Nous célébrons cette année les 80 ans de la Bataille de France. Cette « étrange défaite », si brutale et rapide, de l’Armée française en moins de six semaines stupéfia le monde. Elle nous renvoie aujourd’hui, entre autres, à des images de civils en fuite et de longues files de prisonniers français éreintés et hagards. Pourtant, malgré la défaite, les soldats français de 1940 n’avaient pas à rougir de leurs aînés de 1914.  Ils livrèrent, malgré les erreurs du commandement, des combats intenses et courageux, comme à Stonne, lors d’une bataille qui réussit un temps à stopper l’élan allemand entre le 14 et le 25 mai.

Le général Gudérian

Sous le soleil d’un printemps radieux, le 10 mai 1940, Hitler lance l’ordre d’attaque et l’application du plan jaune contre les forces franco-britanniques. L’offensive à l’ouest est engagée, quelques mois après l’écrasement de la Pologne. Les troupes de la Wehrmacht entrent aux Pays Bas et en Belgique et violent la neutralité de ces deux pays. En application du plan Dyle-Bréda, le meilleur des unités françaises traversent la frontière pour soutenir la Belgique et se porter au-devant de l’ennemi. Leur  but : protéger les ports belges et préserver ainsi les industries du nord de la France.
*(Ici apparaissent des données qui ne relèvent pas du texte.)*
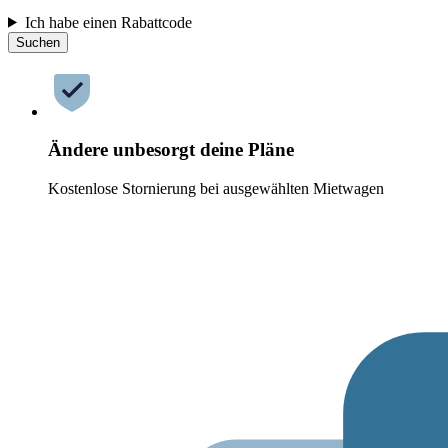
Ich habe einen Rabattcode
Suchen
Ändere unbesorgt deine Pläne
Kostenlose Stornierung bei ausgewählten Mietwagen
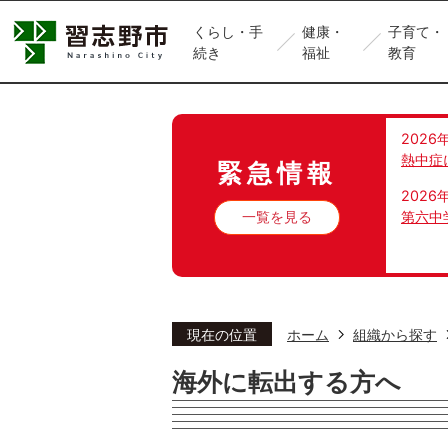
くらし・手
健康・
子育て・
続き
福祉
教育
2026
熱中症
緊急情報
2026
一覧を見る
第六中
現在の位置
ホーム
組織から探す
海外に転出する方へ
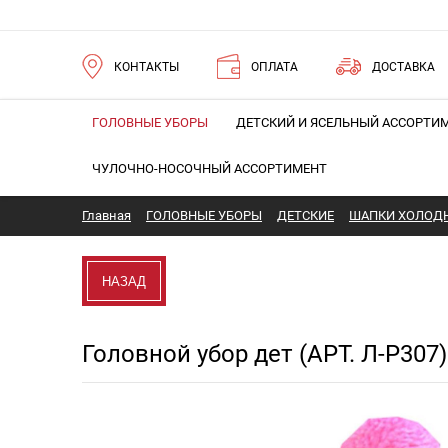
КОНТАКТЫ
ОПЛАТА
ДОСТАВКА
ГОЛОВНЫЕ УБОРЫ
ДЕТСКИЙ И ЯСЕЛЬНЫЙ АССОРТИ
ЧУЛОЧНО-НОСОЧНЫЙ АССОРТИМЕНТ
Главная
ГОЛОВНЫЕ УБОРЫ
ДЕТСКИЕ
ШАПКИ ХОЛОДН
НАЗАД
Головной убор дет (АРТ. Л-Р307)
Новинка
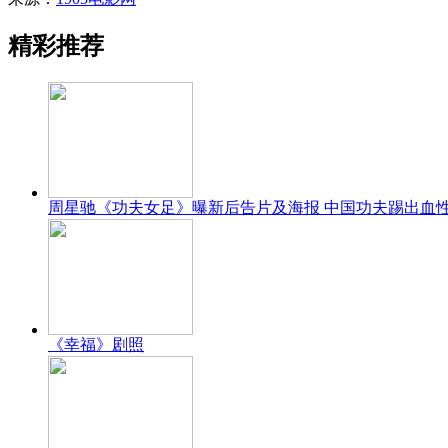
精彩推荐
周星驰《功夫女足》曝新后告片及海报 中国功夫踢出血
《幸福》剧照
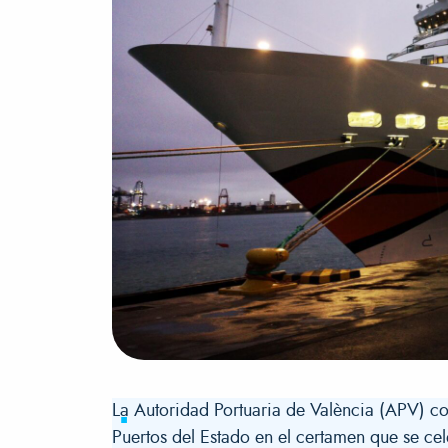
La Autoridad Portuaria de València (APV) co
Puertos del Estado en el certamen que se ce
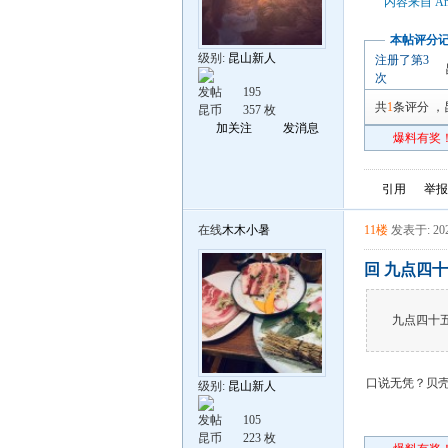
内容来自 An
本帖评分
级别:
昆山新人
注册了第3
次
发帖
195
共
1
条评分
，
昆币
357 枚
加关注
发消息
爆料有奖！
引用
举报
在线
木木小暑
11楼
发表于: 202
回 九点四十
九点四十
口说无凭？贝壳
级别:
昆山新人
发帖
105
昆币
223 枚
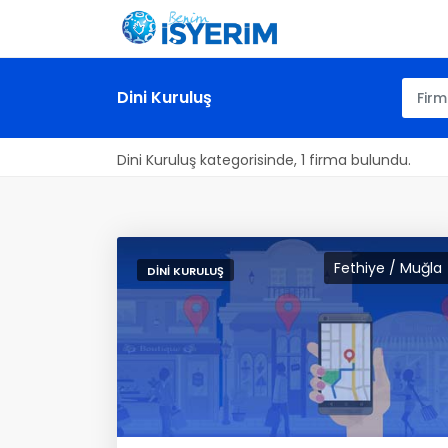
Dini Kuruluş
Dini Kuruluş kategorisinde, 1 firma bulundu.
Fethiye / Muğla
DINI KURULUŞ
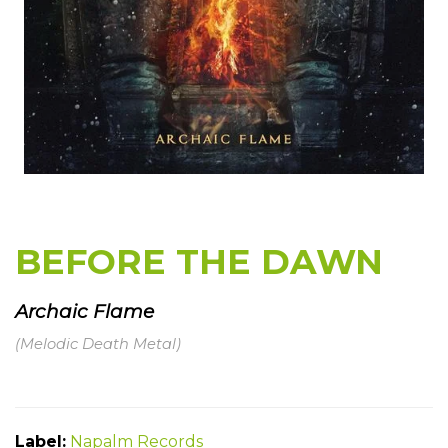
BEFORE THE DAWN
Archaic Flame
(Melodic Death Metal)
Label:
Napalm Records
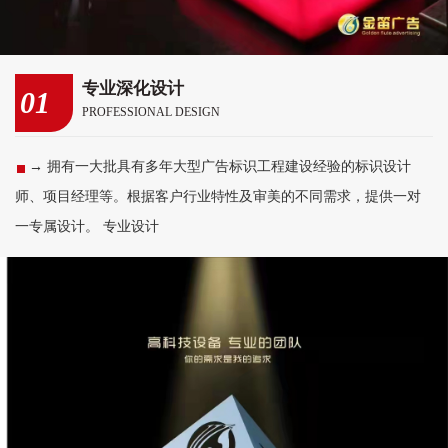
专业深化设计
01
PROFESSIONAL DESIGN
→ 拥有一大批具有多年大型广告标识工程建设经验的标识设计
师、项目经理等。根据客户行业特性及审美的不同需求，提供一对
一专属设计。 专业设计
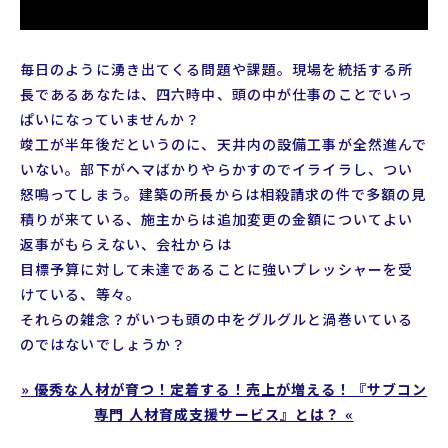
プロフィール
支援実績
毎日のように湧き出てくる問題や課題。現場を統括する所
長であるあなたは、四六時中、頭の中が仕事のことでいっ
ぱいになっていませんか？
お役立ちコラム
竣工が半年後だというのに、天井内の設備工事が全然進んで
いない。部下がヘマばかりやらかすのでイライラし、つい
怒鳴ってしまう。建築の所長からは相殺請求の件で多額の見
積りが来ている、施主からは追加変更の金額についてよい
返事がもらえない、会社からは
目標予算に対して未達であることに強いプレッシャーを受
けている、等々。
それらの雑念？がいつも頭の中をグルグルと渦巻いている
のではないでしょうか？
» 優秀な人材が育つ！定着する！売上が増える！『サブコン
専門 人材育成支援サービス』とは？ «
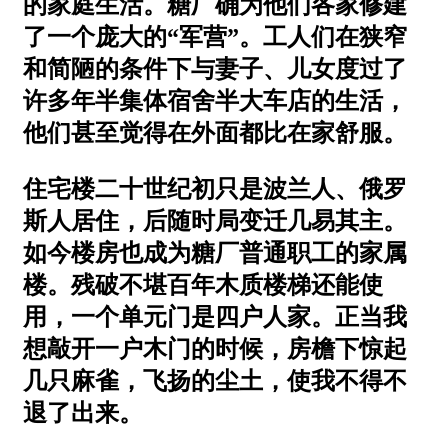
的家庭生活。糖厂确为他们各家修建
了一个庞大的“军营”。工人们在狭窄
和简陋的条件下与妻子、儿女度过了
许多年半集体宿舍半大车店的生活，
他们甚至觉得在外面都比在家舒服。
住宅楼二十世纪初只是波兰人、俄罗
斯人居住，后随时局变迁几易其主。
如今楼房也成为糖厂普通职工的家属
楼。残破不堪百年木质楼梯还能使
用，一个单元门是四户人家。正当我
想敲开一户木门的时候，房檐下惊起
几只麻雀，飞扬的尘土，使我不得不
退了出来。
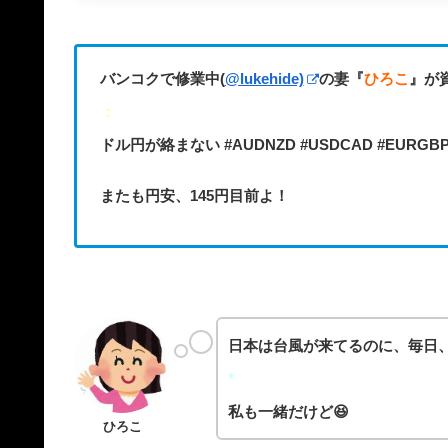
バンコクで修業中(
@lukehide)
の妻『
ひろこ
』が資
：
ドル円が絡まない #AUDNZD #USDCAD #EU
またも円安、145円目前よ！
日本は台風が来てるのに、毎日
*
私も一緒だけど😆
ひろこ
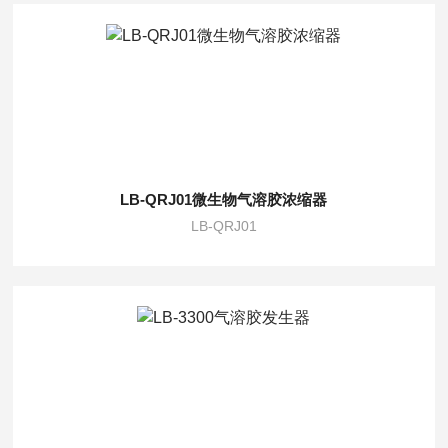
LB-QRJ01微生物气溶胶浓缩器
LB-QRJ01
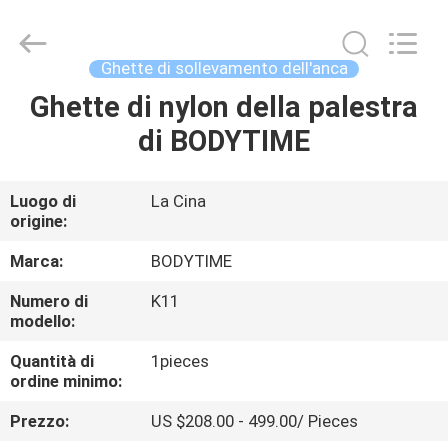
Beijing
Xinhan
Fumao
Technology
Co.,
Ghette di sollevamento dell'anca
Ltd..
All
Ghette di nylon della palestra
CASA
Rights
Reserved.
di BODYTIME
PRODOTTI
Luogo di
La Cina
origine:
CIRCA
NOI
Marca:
BODYTIME
Numero di
K11
modello:
GIRO
DELLA
Quantità di
1pieces
ordine minimo:
FABBRICA
Prezzo:
US $208.00 - 499.00/ Pieces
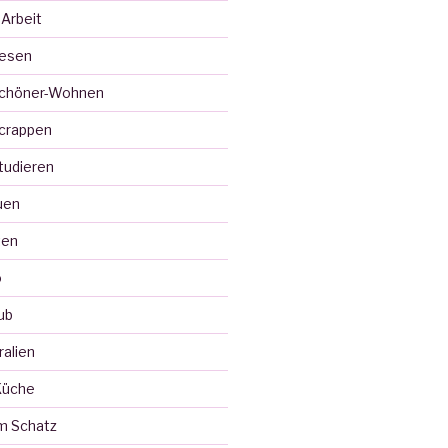
 Arbeit
Lesen
Schöner-Wohnen
crappen
tudieren
uen
ten
o
ub
ralien
Küche
m Schatz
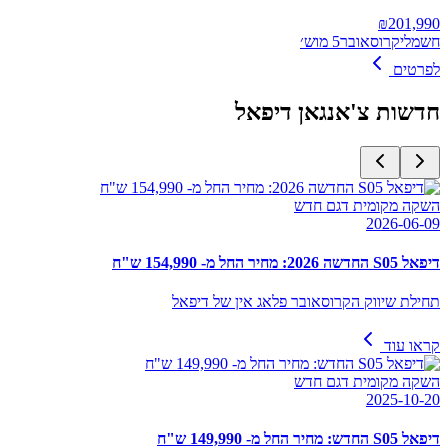
₪
201,990
חשמלי
קרוסאובר
5 מוש׳
לפרטים
חדשות
צ'אנגאן דיפאל
השקה מקומית דגם חדש
2026-06-09
דיפאל S05 החדשה 2026: מחיר החל מ- 154,990 ש"ח
תחילת שיווק הקרוסאובר פלאג אין של דיפאל
קראו עוד
השקה מקומית דגם חדש
2025-10-20
דיפאל S05 החדש: מחיר החל מ- 149,990 ש"ח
Or, en effectuant ce mouvement, les alliés tombent dans le piège allemand. Dans les Ardennes, mal défendues car réputées impraticables, le général Guderian, à la tête de plusieurs divisions blindées, traverse la Meuse près de Sedan. C’est le début du coup de faucille, imaginé par le talentueux général Manstein, père du plan allemand. Les défenses au sud de Sedan sont rapidement écrasées.  Un vent de panique se propage alors dans les rangs français. Les chars allemands sont appuyés par l’aviation et ses fameux stukas. Alors que les chars s’apprêtent à se lancer à pleine vitesse dans les plaines du nord de la France, le commandement allemand ignore encore que ce sont deux des meilleures unités françaises qui ont pour mission  de les arrêter. Il s’agit de la 3e DIM (division d’infanterie motorisée) et de la 3e DCR (division cuirassée de réserve). La bataille de Stonne s’apprête à commencer.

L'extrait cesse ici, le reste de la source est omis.